El presidente de la Asociación del Fútbol Argentino, Claudio “Chiqui” Tapia, y el tesorero Pablo Toviggino fueron procesados por la Justicia en el marco de una causa por presunta retención indebida de aportes impositivos y previsionales.
La medida fue dictada por el juez en lo penal económico Diego Amarante, quien además ordenó un embargo de 350 millones de pesos sobre los bienes de cada uno y mantuvo la prohibición de salida del país para los implicados. 
La investigación apunta a un supuesto manejo irregular de fondos por más de 19.000 millones de pesos, correspondientes a impuestos y contribuciones a la seguridad social que habrían sido retenidos pero no depositados en los plazos legales.
Según la resolución judicial, existirían elementos suficientes para vincular a los dirigentes con una maniobra sistemática de apropiación indebida de tributos. No obstante, el procesamiento fue dictado sin prisión preventiva. 

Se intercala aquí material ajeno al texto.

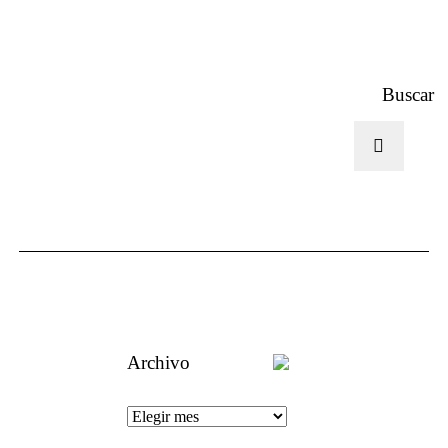
Buscar
Archivo
Un aguijón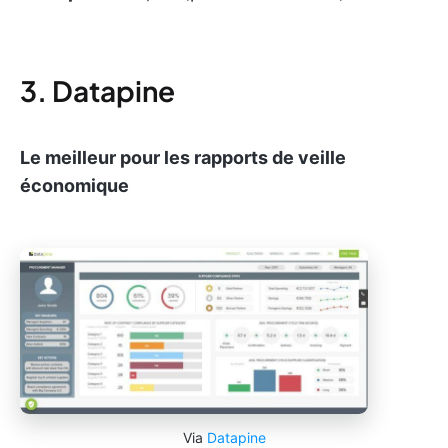
3. Datapine
Le meilleur pour les rapports de veille
économique
Via
Datapine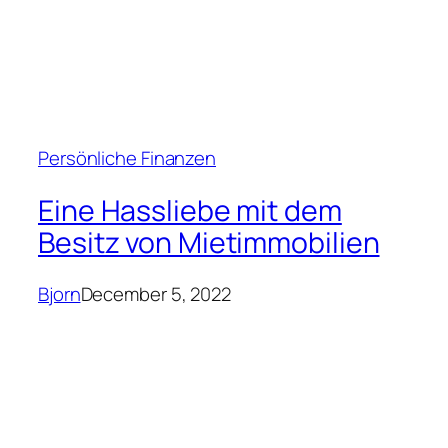
Persönliche Finanzen
Eine Hassliebe mit dem
Besitz von Mietimmobilien
Bjorn
December 5, 2022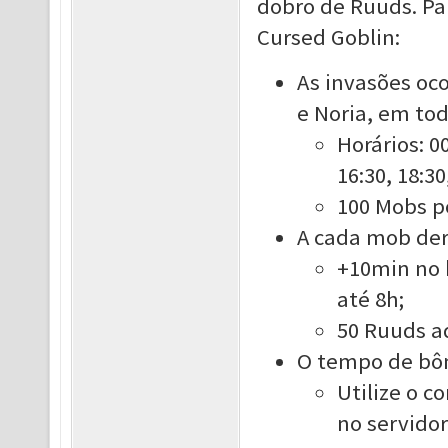
dobro de Ruuds. Par
Cursed Goblin:
As invasões oc
e Noria, em tod
Horários: 00
16:30, 18:30
100 Mobs p
A cada mob der
+10min no 
até 8h;
50 Ruuds a
O tempo de bôn
Utilize o 
no servidor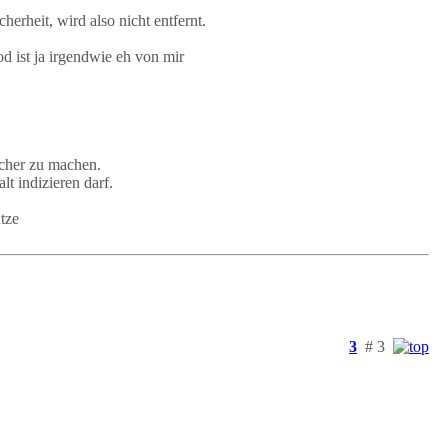
herheit, wird also nicht entfernt.
d ist ja irgendwie eh von mir
cher zu machen.
t indizieren darf.
utze
3
# 3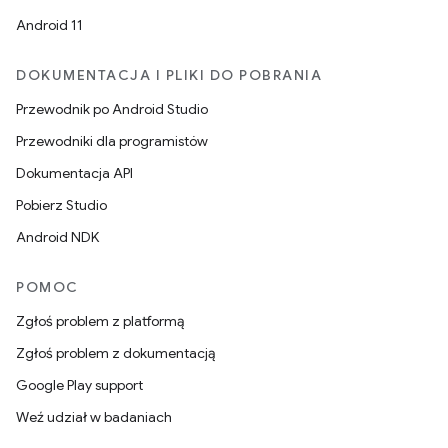
Android 11
DOKUMENTACJA I PLIKI DO POBRANIA
Przewodnik po Android Studio
Przewodniki dla programistów
Dokumentacja API
Pobierz Studio
Android NDK
POMOC
Zgłoś problem z platformą
Zgłoś problem z dokumentacją
Google Play support
Weź udział w badaniach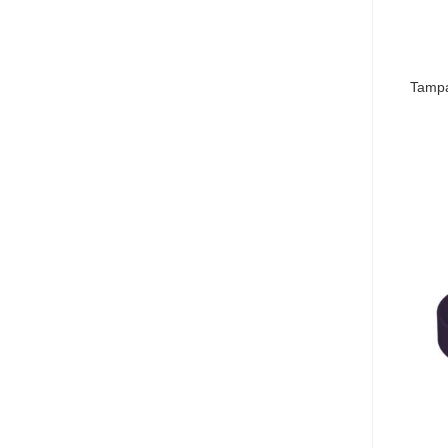
Tampa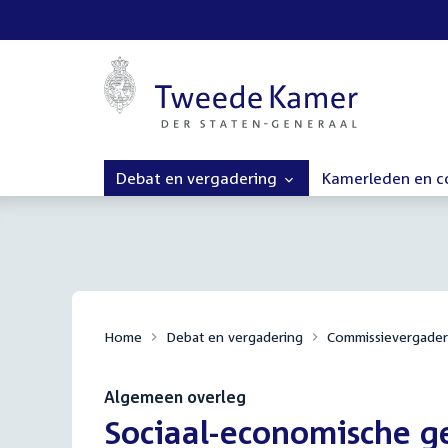
Debat en vergadering
Kamerleden en 
Home
Debat en vergadering
Commissievergader
Algemeen overleg
:
Sociaal-economische ge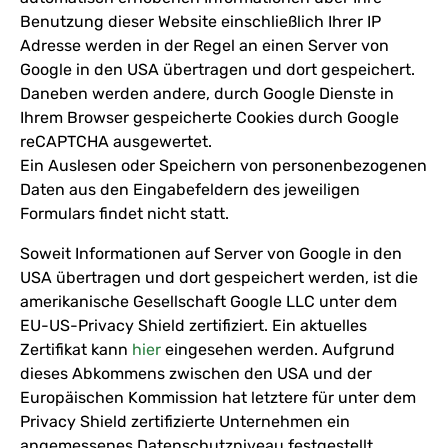
Benutzung dieser Website einschließlich Ihrer IP
Adresse werden in der Regel an einen Server von
Google in den USA übertragen und dort gespeichert.
Daneben werden andere, durch Google Dienste in
Ihrem Browser gespeicherte Cookies durch Google
reCAPTCHA ausgewertet.
Ein Auslesen oder Speichern von personenbezogenen
Daten aus den Eingabefeldern des jeweiligen
Formulars findet nicht statt.
Soweit Informationen auf Server von Google in den
USA übertragen und dort gespeichert werden, ist die
amerikanische Gesellschaft Google LLC unter dem
EU-US-Privacy Shield zertifiziert. Ein aktuelles
Zertifikat kann
hier
eingesehen werden. Aufgrund
dieses Abkommens zwischen den USA und der
Europäischen Kommission hat letztere für unter dem
Privacy Shield zertifizierte Unternehmen ein
angemessenes Datenschutzniveau festgestellt.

Por su parte, la defensa de la AFA cuestionó la decisión y adelantó que apelará el fallo, argumentando que la deuda ya habría sido cancelada y que no existió perjuicio económico para el Estado.
El caso se suma a una serie de investigaciones que rodean a la conducción del fútbol argentino y profundiza la crisis institucional en la entidad madre del deporte nacional.